[Dataset entries]
···
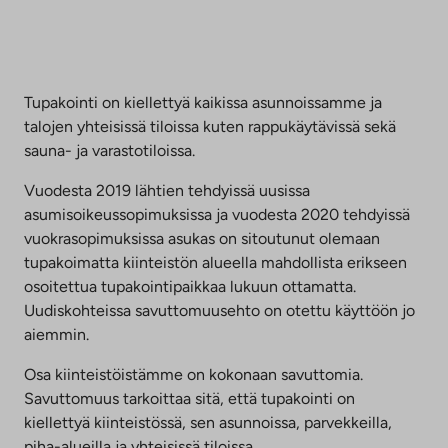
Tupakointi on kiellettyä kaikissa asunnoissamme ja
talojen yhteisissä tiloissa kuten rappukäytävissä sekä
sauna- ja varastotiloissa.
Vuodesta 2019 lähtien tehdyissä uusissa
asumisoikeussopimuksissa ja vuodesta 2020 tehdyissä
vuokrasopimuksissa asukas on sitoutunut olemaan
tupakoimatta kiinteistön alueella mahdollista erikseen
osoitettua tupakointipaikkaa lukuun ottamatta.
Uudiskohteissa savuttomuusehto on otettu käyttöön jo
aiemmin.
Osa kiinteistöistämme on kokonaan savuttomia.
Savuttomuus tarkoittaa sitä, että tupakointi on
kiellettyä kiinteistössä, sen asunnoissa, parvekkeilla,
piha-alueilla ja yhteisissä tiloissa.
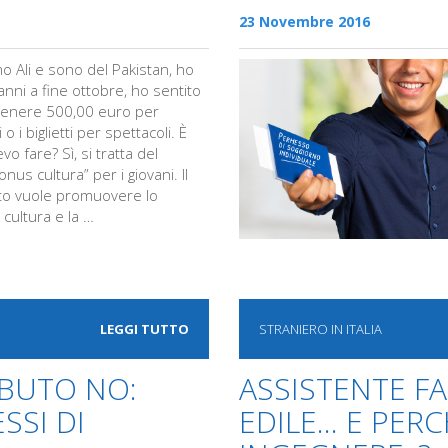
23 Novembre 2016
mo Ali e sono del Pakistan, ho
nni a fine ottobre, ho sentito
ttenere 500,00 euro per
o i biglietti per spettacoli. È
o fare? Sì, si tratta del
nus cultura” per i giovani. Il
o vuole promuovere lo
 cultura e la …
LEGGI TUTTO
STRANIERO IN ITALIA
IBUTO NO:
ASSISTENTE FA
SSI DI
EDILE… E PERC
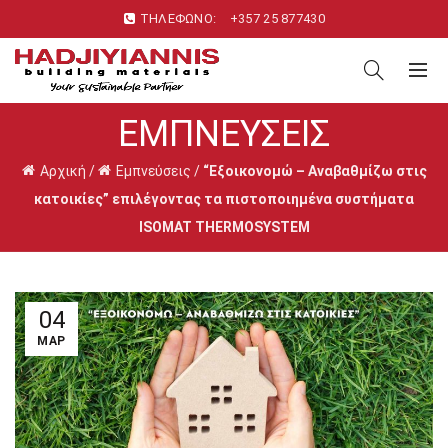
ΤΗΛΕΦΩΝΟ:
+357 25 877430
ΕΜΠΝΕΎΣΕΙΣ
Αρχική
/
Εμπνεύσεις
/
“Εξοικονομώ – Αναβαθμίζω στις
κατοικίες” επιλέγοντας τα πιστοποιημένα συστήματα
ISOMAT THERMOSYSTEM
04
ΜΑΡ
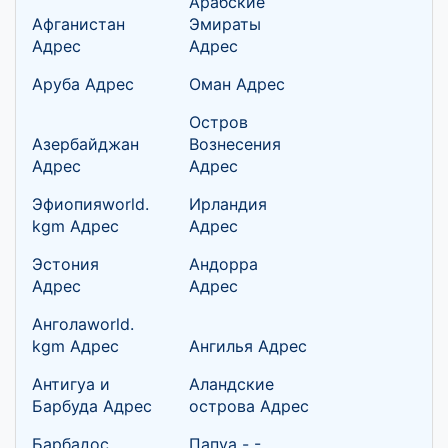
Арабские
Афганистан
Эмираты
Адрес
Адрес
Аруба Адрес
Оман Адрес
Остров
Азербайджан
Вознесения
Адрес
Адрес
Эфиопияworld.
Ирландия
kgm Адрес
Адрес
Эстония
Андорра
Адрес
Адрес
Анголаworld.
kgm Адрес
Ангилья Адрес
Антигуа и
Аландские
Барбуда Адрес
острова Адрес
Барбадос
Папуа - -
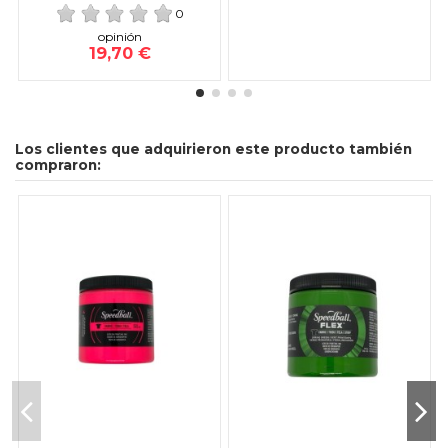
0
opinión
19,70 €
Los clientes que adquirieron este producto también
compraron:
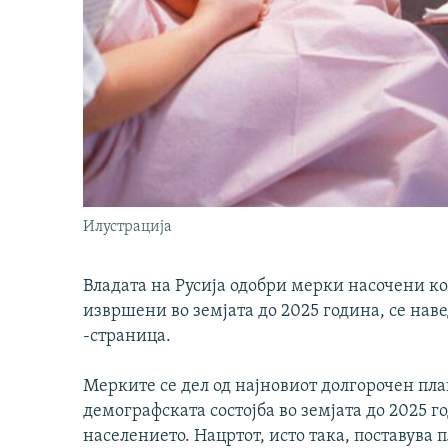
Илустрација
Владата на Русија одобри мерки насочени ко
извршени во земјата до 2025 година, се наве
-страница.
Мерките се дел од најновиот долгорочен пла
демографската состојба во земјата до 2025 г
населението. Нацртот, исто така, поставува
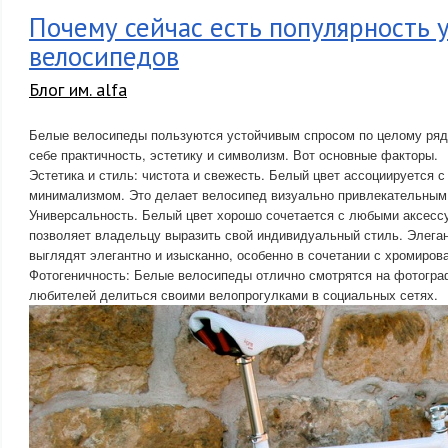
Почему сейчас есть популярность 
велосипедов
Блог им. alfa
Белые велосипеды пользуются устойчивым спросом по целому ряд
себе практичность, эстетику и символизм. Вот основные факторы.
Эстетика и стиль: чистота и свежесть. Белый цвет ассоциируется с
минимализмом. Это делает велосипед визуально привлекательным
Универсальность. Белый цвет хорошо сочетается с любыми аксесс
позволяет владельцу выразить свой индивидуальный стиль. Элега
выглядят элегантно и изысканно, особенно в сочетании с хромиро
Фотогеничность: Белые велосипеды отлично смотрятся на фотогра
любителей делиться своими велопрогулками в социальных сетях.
···
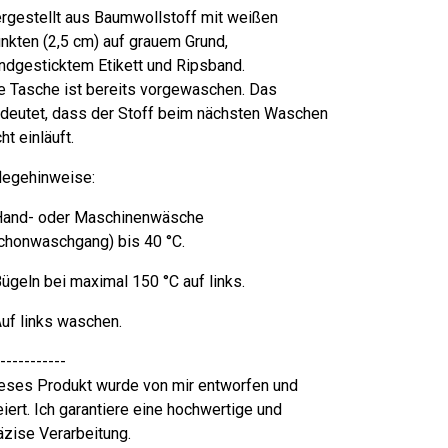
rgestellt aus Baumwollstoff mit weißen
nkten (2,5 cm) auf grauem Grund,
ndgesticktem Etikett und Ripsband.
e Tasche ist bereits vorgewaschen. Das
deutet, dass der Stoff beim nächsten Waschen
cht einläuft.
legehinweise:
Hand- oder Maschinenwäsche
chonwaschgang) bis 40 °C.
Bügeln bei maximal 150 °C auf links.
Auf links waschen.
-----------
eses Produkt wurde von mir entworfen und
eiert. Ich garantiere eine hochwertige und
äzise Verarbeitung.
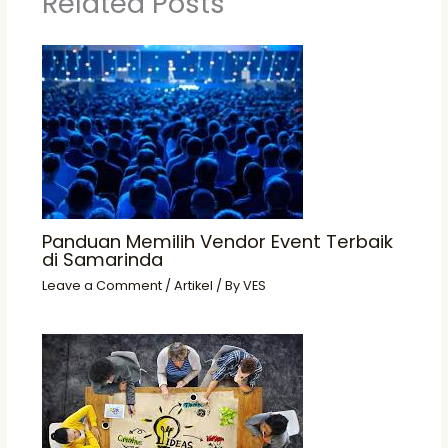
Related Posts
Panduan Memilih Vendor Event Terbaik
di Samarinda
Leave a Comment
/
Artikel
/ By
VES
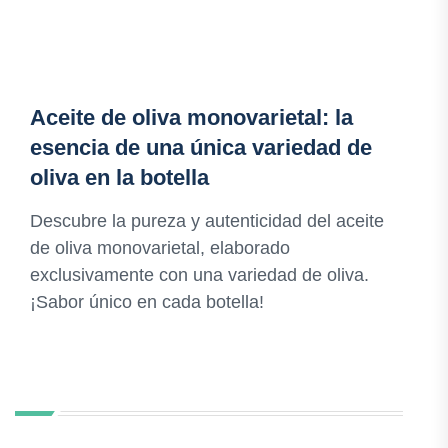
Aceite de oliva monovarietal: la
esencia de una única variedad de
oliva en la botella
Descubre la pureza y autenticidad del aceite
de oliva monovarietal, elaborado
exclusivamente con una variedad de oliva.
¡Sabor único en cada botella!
···
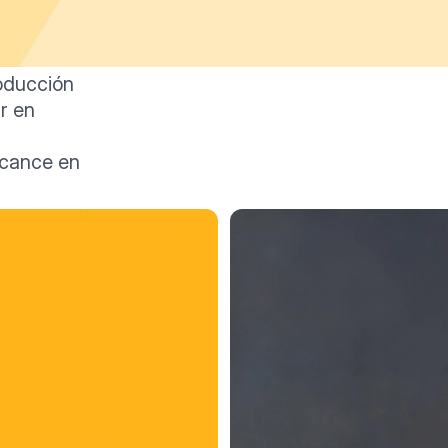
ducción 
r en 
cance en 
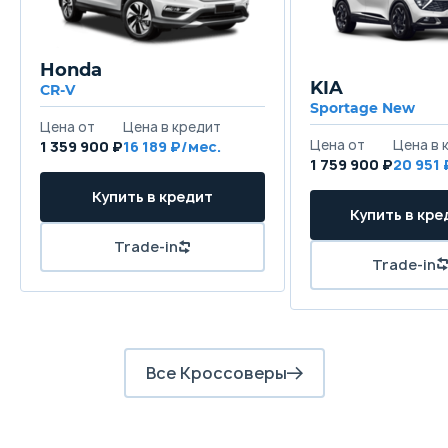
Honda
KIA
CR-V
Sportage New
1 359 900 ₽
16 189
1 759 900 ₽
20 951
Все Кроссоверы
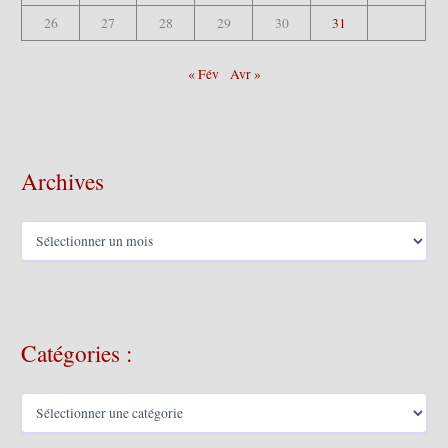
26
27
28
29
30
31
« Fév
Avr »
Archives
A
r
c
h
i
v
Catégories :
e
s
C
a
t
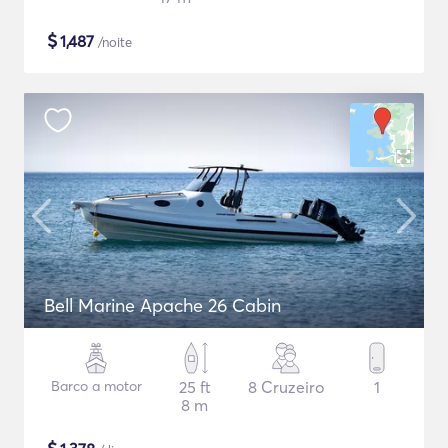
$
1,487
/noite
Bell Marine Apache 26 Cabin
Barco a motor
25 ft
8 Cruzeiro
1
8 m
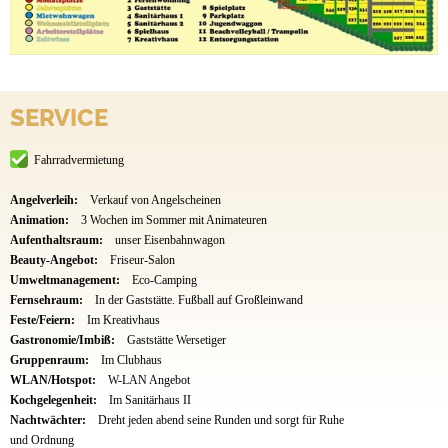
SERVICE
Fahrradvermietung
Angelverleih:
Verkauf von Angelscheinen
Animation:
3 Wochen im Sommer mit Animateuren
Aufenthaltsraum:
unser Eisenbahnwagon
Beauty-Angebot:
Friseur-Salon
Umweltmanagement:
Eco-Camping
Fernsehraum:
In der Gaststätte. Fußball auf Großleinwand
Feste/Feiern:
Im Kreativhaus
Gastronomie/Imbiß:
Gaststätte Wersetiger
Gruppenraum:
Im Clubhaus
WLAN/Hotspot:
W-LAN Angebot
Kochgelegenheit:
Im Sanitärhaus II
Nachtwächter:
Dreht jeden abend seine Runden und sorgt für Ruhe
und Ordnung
···
# PROBLEM DETAILS
Out of the records above, pull the lines that include the word "Gaststätte".

# YOUR RESPONSE
In der Gaststätte. Fußball auf Großleinwand
Gaststätte Wersetiger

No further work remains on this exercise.